Siguieron el ascenso sin hablar durante un rato por un intrincado sendero de animales que discurría entre dos picachos rocosos. Unos pinos soldado esqueléticos se aferraban a las laderas en torno a ellos. A lo lejos, Bran alcanzaba a distinguir el brillo gélido de un arroyo que se precipitaba por una ladera. No tardó en darse cuenta de que estaba concentrado en el sonido de la respiración de Jojen, y en el crujido de la pinocha bajo los pies de Hodor.
—¿Os sabéis alguna historia? —preguntó de repente a los Reed.

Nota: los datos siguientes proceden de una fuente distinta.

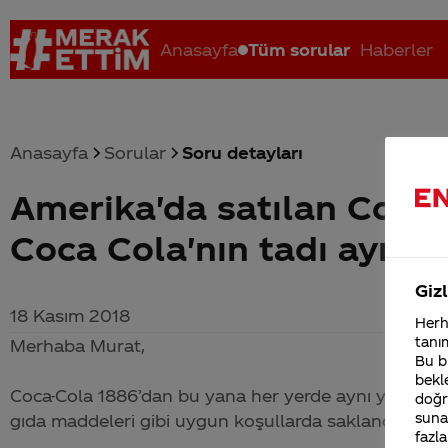
Anasayfa
Tüm sorular
Haberler
Anasayfa
Sorular
Soru detayları
Amerika'da satılan Coca-C
Coca-Cola nerenin malı?
Coca cola İsrail malı mı Yani ...
C
Coca Cola'nın tadı aynı m
Gizl
18 Kasım 2018
Herha
tanım
Merhaba Murat,
Bu bi
bekle
Coca-Cola
1886’dan bu yana her yerde aynı yüksek k
doğr
sunab
gıda maddeleri gibi uygun koşullarda saklandığında l
fazla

—Pues unas cuantas —dijo Meera entre risas.
—Unas cuantas —reconoció su hermano.
—Hodor —dijo Hodor canturreando.
—Pues podríais contar una —pidió Bran—. Mientras caminamos. A Hodor le gustan las historias de caballeros. Y a mí también.
—En el Cuello no hay caballeros —dijo Jojen.
—Quieres decir por encima del nivel del agua —lo corrigió su hermana—. En cambio las ciénagas están llenas de caballeros muertos.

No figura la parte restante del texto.